# Mill's Inequality

## Background

One of the results in the paper I've been reading uses a tail bound on the max of Gaussian-distributed random variables that I was not too familiar with, so I thought I'd present and discuss it here to solidify my understanding of it.

## Statement

Suppose $$Z \sim \Nn(0, \sigma^2)$$. Then we have the tail bound:

$$\PP\{|Z| > t\} \leq \sqrt\frac{2}{\pi}\frac{\sigma}{t} \exp\left\{ -\frac{t^2}{2\sigma^2} \right\}$$

Intuitively, this kind of tail bound is useful because we can get exponentially-fast decay without calculating the distribution function directly.

## Proof

The broad strokes of the proof follow Aliyah Ahmed's response to a post on StackExchange. We begin by observing that density of $$Z$$ is symmetric about the origin, therefore:

\begin{align*} \PP\{|Z| > t\} &= 2 \PP\{Z > t\} \end{align*}

We then observe that by playing with distribution functions and expectations, we get the following upper bound:

\begin{align*} t\cdot \PP\{Z > t\} &= t\int_t^\infty dF(x) \\ &\leq \int_t^\infty x d F(x) \\ &= \int_t^\infty x \cdot \frac{1}{\sqrt{2\pi}\sigma}\exp\left\{ -\frac{x^2}{2\sigma^2} \right\} \\ &= \frac{\sigma}{\sqrt{2\pi}}\exp\left\{ -\frac{t^2}{2\sigma^2} \right\} \end{align*}

in the process using sneaky way to introduce a quantity that has a nice, clean closed-form integral.
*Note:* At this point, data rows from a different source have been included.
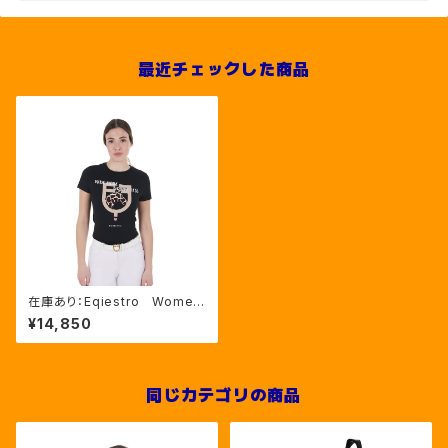
最近チェックした商品
在庫あり：Eqiestro Wome
n's ブチ馬コットンTシャツ B
¥14,850
LACK（ETW00204）
同じカテゴリの商品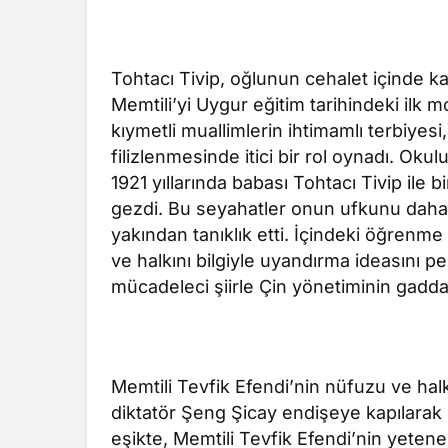
Tohtacı Tivip, oğlunun cehalet içinde k
Memtili’yi Uygur eğitim tarihindeki ilk 
kıymetli muallimlerin ihtimamlı terbiyes
filizlenmesinde itici bir rol oynadı. Oku
1921 yıllarında babası Tohtacı Tivip ile bi
gezdi. Bu seyahatler onun ufkunu daha 
yakından tanıklık etti. İçindeki öğrenme i
ve halkını bilgiyle uyandırma ideasını p
mücadeleci şiirle Çin yönetiminin gaddarl
Memtili Tevfik Efendi’nin nüfuzu ve halk
diktatör Şeng Şicay endişeye kapılarak on
eşikte, Memtili Tevfik Efendi’nin yeten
Closer examination shows that this is in fact a tighter version of Markov's Inequality; rather than taking $$\EE X$$, we take $$\EE [X \one\{X > t\}]$$. This implies that:

\begin{align*} \PP\{Z > t\} &= \frac{\sigma}{t\sqrt{2\pi}}\exp\left\{ -\frac{t^2}{2\sigma^2} \right\} \\ \Rightarrow \PP\{|Z| > t\} &= \sqrt\frac{2}{\pi} \frac{\sigma}{t}\exp\left\{ -\frac{t^2}{2\sigma^2} \right\} \end{align*}

## Extension to Sum of Random Variables

This result can be extended to the maximum of $$m$$ Gaussian random variables by way of the union bound. Suppose $$\{Z_i\}_{i=1}^m \sim \Nn(0, \sigma^2)$$. Then the union bound implies:

$$\PP\left\{ \max_{1\leq i\leq m} |Z_i| > t \right\} \leq m\cdot \sqrt\frac{2}{\pi} \frac{\sigma}{t}\exp\left\{ -\frac{t^2}{2\sigma^2} \right\}$$

Suppose the variance of these random variables decreased with $$n$$, i.e., $$\sigma^2 = \frac{1}{n}$$. This could happen if our $$Z_i$$ are estimators. Then we would have the bound:

\begin{align*} \PP\left\{ \max_{1\leq i\leq m} |Z_i| > t \right\} &\leq m\cdot \sqrt\frac{2}{\pi} \frac{1}{\sqrt{n}t}\exp\left\{ -\frac{nt^2}{2} \right\} \\ &\leq \sqrt\frac{2}{\pi} \frac{1}{\sqrt{n}t}\exp\left\{ -\frac{nt^2}{2} + \log m \right\} \end{align*}

Suppose we wanted to get a reasonably large probability on the right hand side so that our bound is useful. A trivial way to do this is to take $$t$$ very small, but this upper bound would be meaningless.

What if we made $$t$$ arbitrarily large? The implication in this case is not particularly useful either.

To balance between these interests, we can choose $$t$$ such that:

$$\frac{nt^2}{2} = \log m$$

giving us a bound that adapts to $$m$$.